Toward Efficient Spiking Transformers: Synapse Pruning Meets Synergistic Learning-Based Compensation

TL;DR

This paper introduces a combined approach of synapse pruning and a novel neuron model to create lightweight, efficient spiking Transformer models that maintain high performance with reduced computational costs.

Contribution

It proposes tailored pruning strategies and a new neuron model to significantly reduce model size and complexity while preserving performance in spiking Transformers.

Findings

Model size and computational costs are substantially reduced.

Performance remains competitive despite pruning.

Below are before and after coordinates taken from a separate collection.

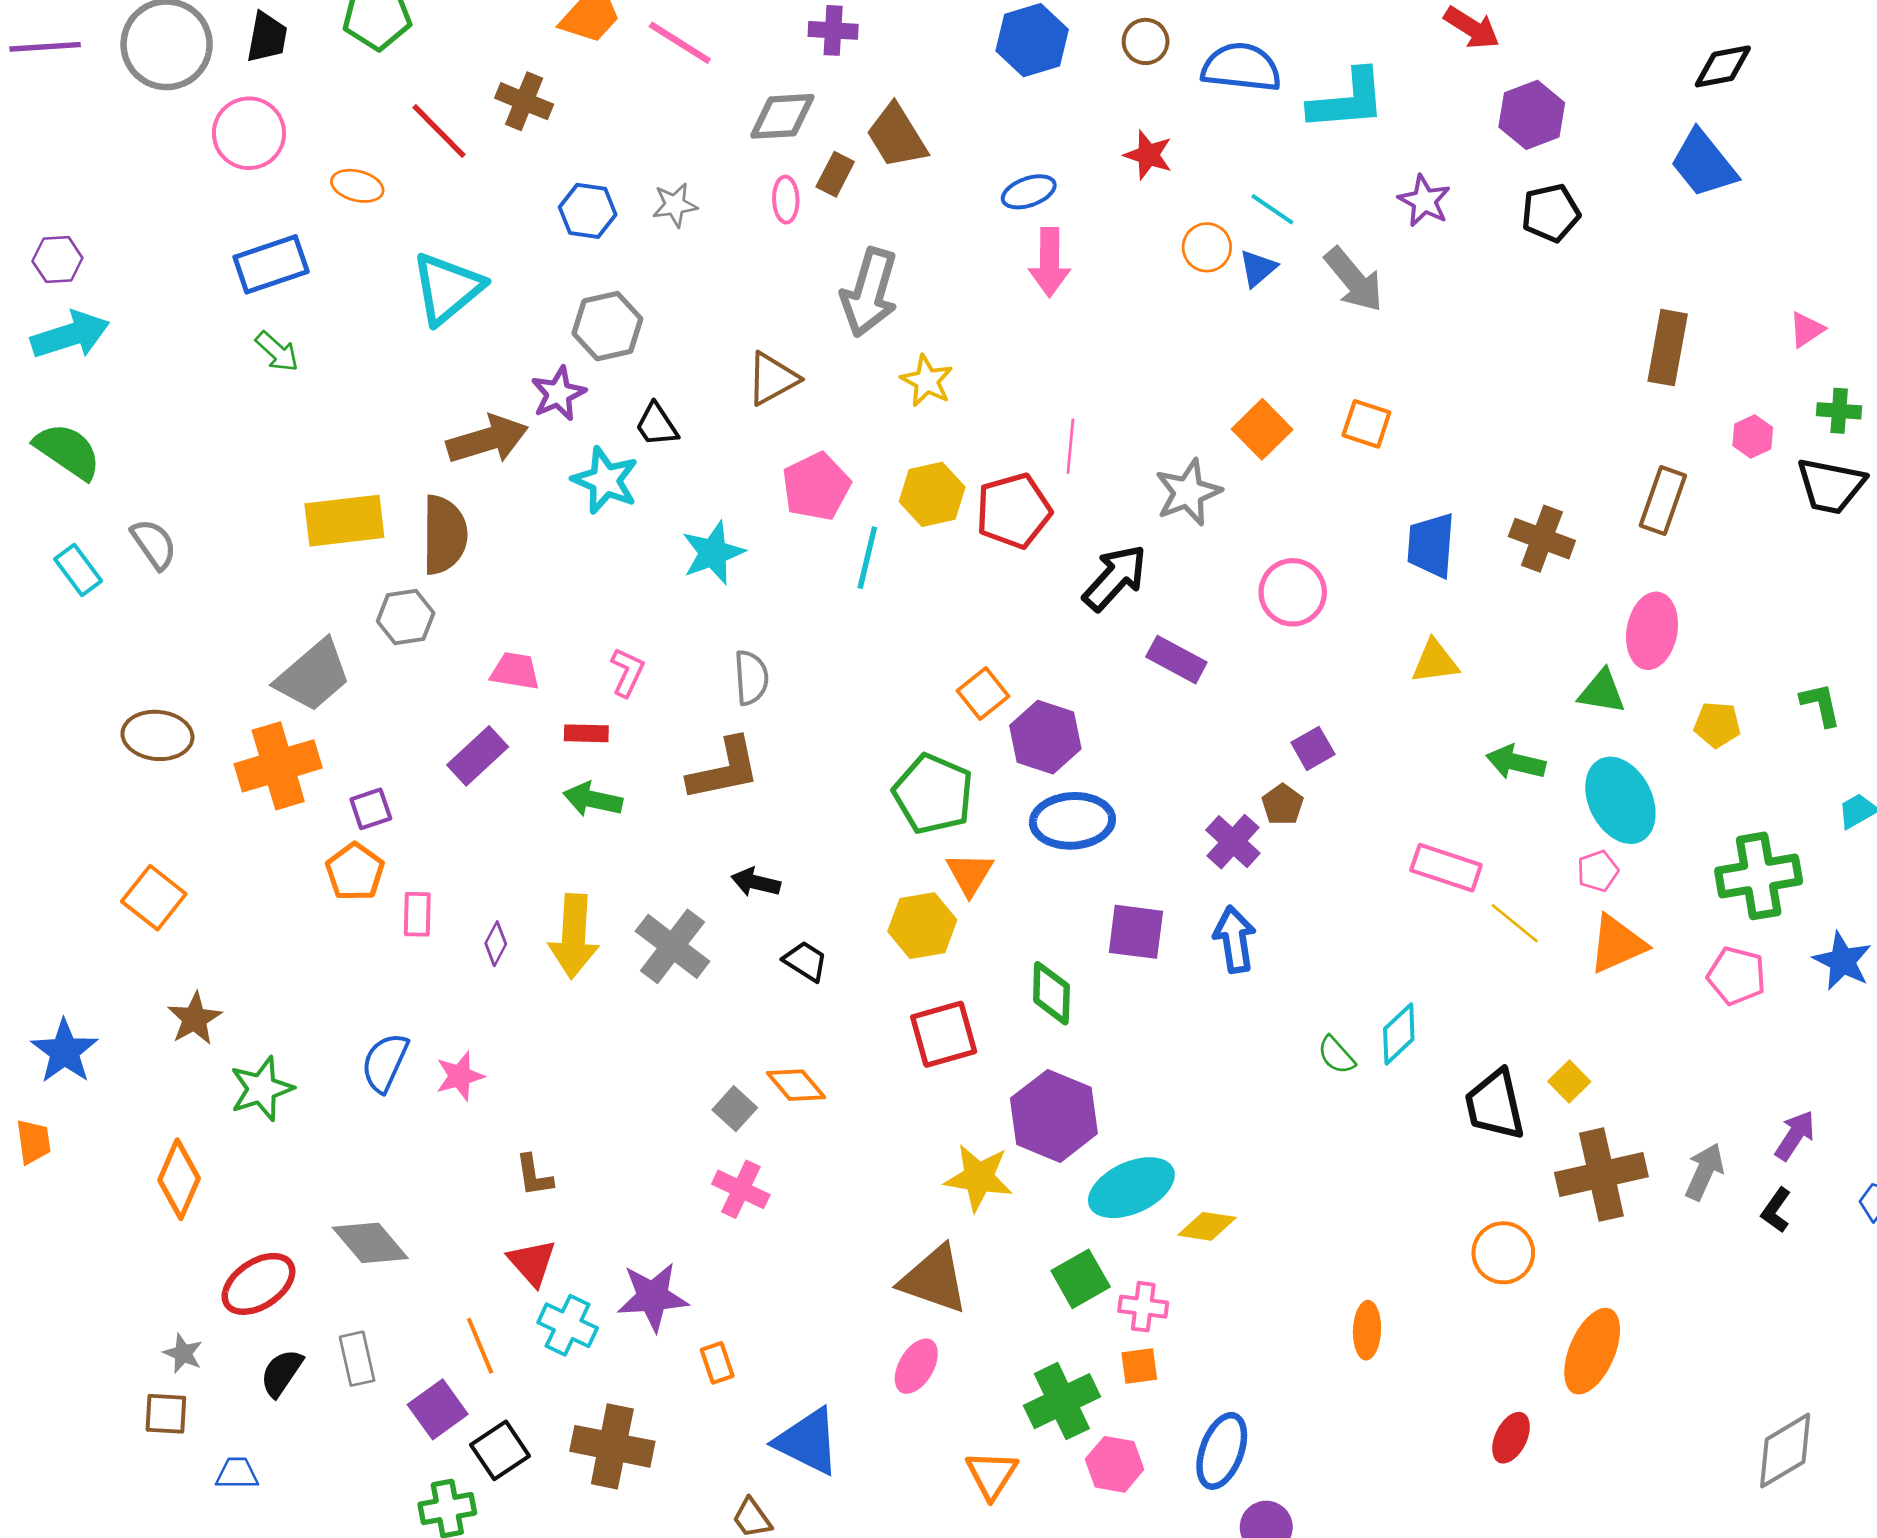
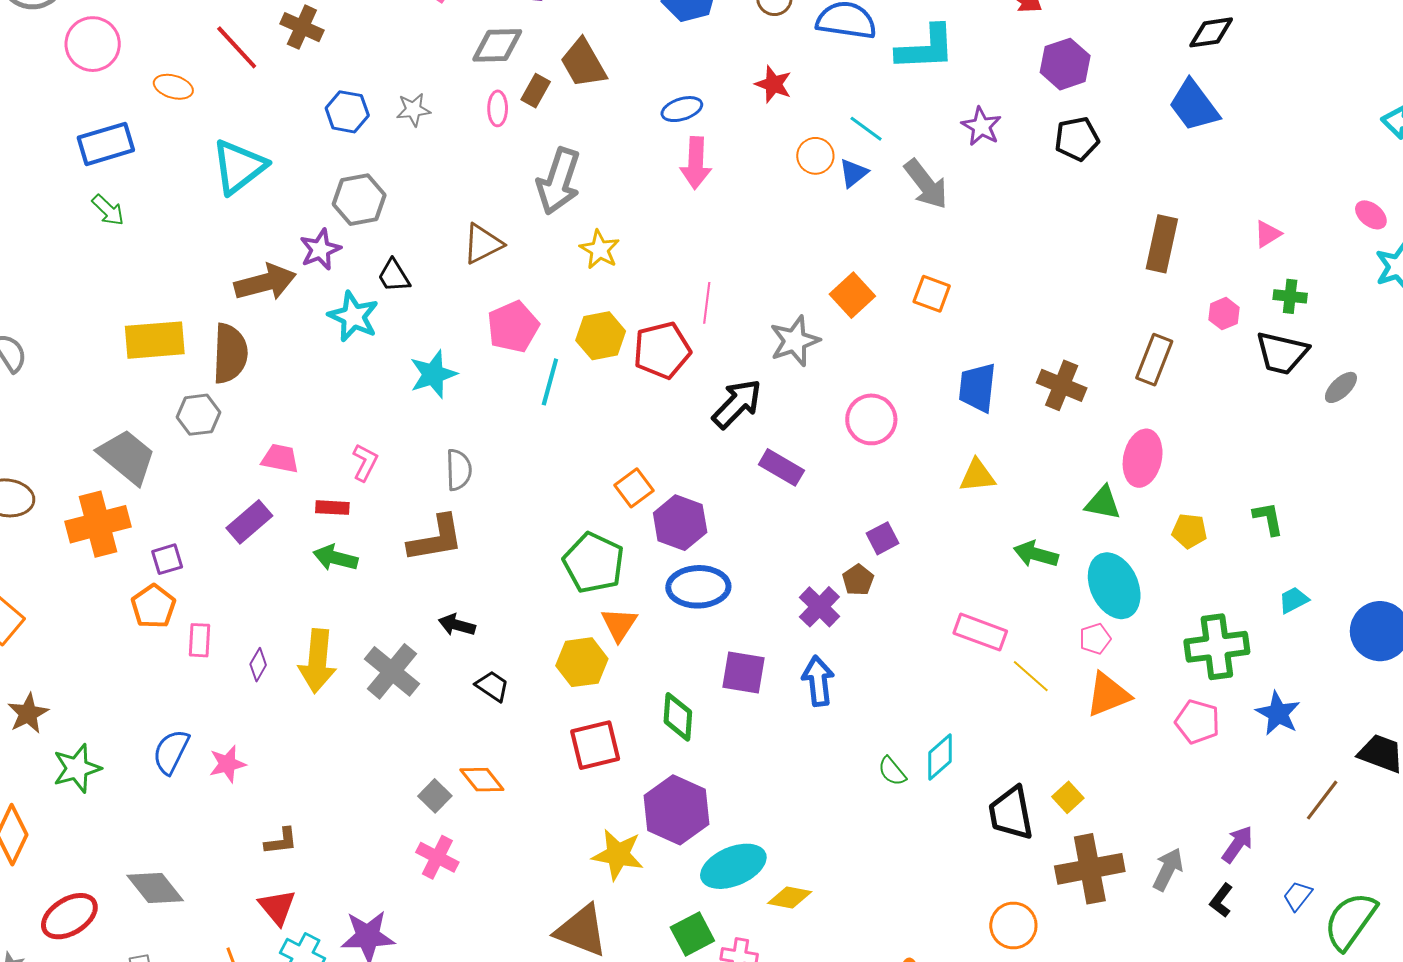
gray trapezoid: (313, 676) -> (127, 457), turned -102
brown L-shape: (534, 1175) -> (281, 841), turned -90

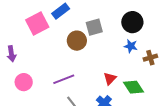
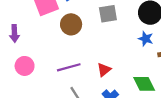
brown circle: (77, 41) -> (71, 24), moved
red triangle: (110, 79) -> (104, 70), moved

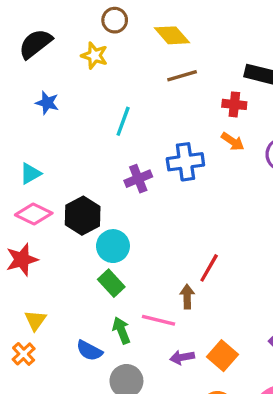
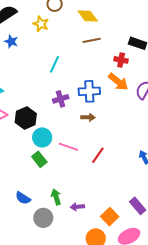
blue star: (47, 103) -> (11, 41), moved
orange arrow: (233, 142) -> (118, 82), size x1.5
brown arrow: (187, 297) -> (88, 117), moved, turned 88
pink line: (158, 320) -> (68, 147), moved
green arrow: (121, 330) -> (56, 197), moved
orange square: (223, 356) -> (110, 217), moved

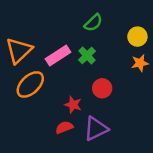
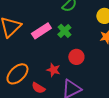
orange ellipse: (30, 84) -> (17, 74), moved
red semicircle: (64, 127) -> (38, 88), moved, turned -128

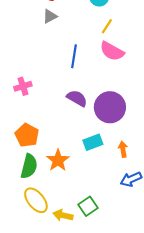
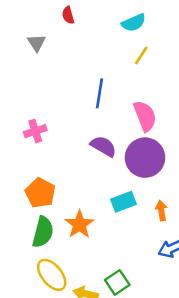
gray triangle: (50, 16) -> (37, 43), moved, turned -35
pink semicircle: (112, 51) -> (145, 116), moved, turned -140

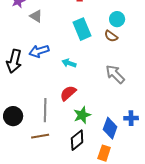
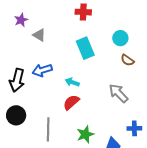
brown semicircle: (111, 36) -> (127, 60), moved
red semicircle: (68, 93) -> (71, 102), moved
black circle: (13, 116) -> (16, 115), moved
blue cross: (131, 118) -> (134, 128), moved

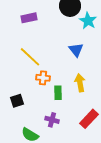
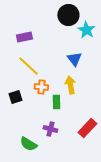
purple rectangle: (29, 18) -> (24, 37), moved
yellow arrow: (80, 83) -> (70, 85), moved
black square: (17, 101) -> (15, 97), moved

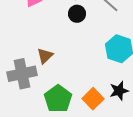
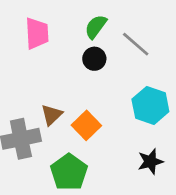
orange square: (93, 99) -> (86, 125), moved

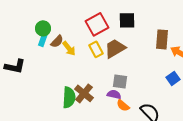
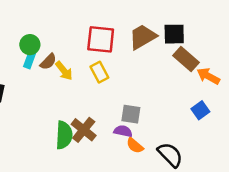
black square: (127, 20) -> (174, 34), moved
red square: (97, 24) -> (101, 39), turned 35
brown rectangle: (162, 39) -> (186, 59), turned -54
brown trapezoid: (115, 48) -> (143, 37), moved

Pruning and compensation strategies are effective in efficient model design.

Abstract

As a foundational architecture of artificial intelligence models, Transformer has been recently adapted to spiking neural networks with promising performance across various tasks. However, existing spiking Transformer(ST)-based models require a substantial number of parameters and incur high computational costs, thus limiting their deployment in resource-constrained environments. To address these challenges, we propose combining synapse pruning with a synergistic learning-based compensation strategy to derive lightweight ST-based models. Specifically, two types of tailored pruning strategies are introduced to reduce redundancy in the weight matrices of ST blocks: an unstructured $\mathrm{L_{1}P}$ method to induce sparse representations, and a structured DSP method to induce low-rank representations. In addition, we propose an enhanced spiking neuron model, termed the synergistic leaky integrate-and-fire (sLIF) neuron, to effectively compensate for model pruning through synergistic learning between synaptic and intrinsic plasticity mechanisms. Extensive experiments on benchmark datasets demonstrate that the proposed methods significantly reduce model size and computational overhead while maintaining competitive performance. These results validate the effectiveness of the proposed pruning and compensation strategies in constructing efficient and high-performing ST-based models.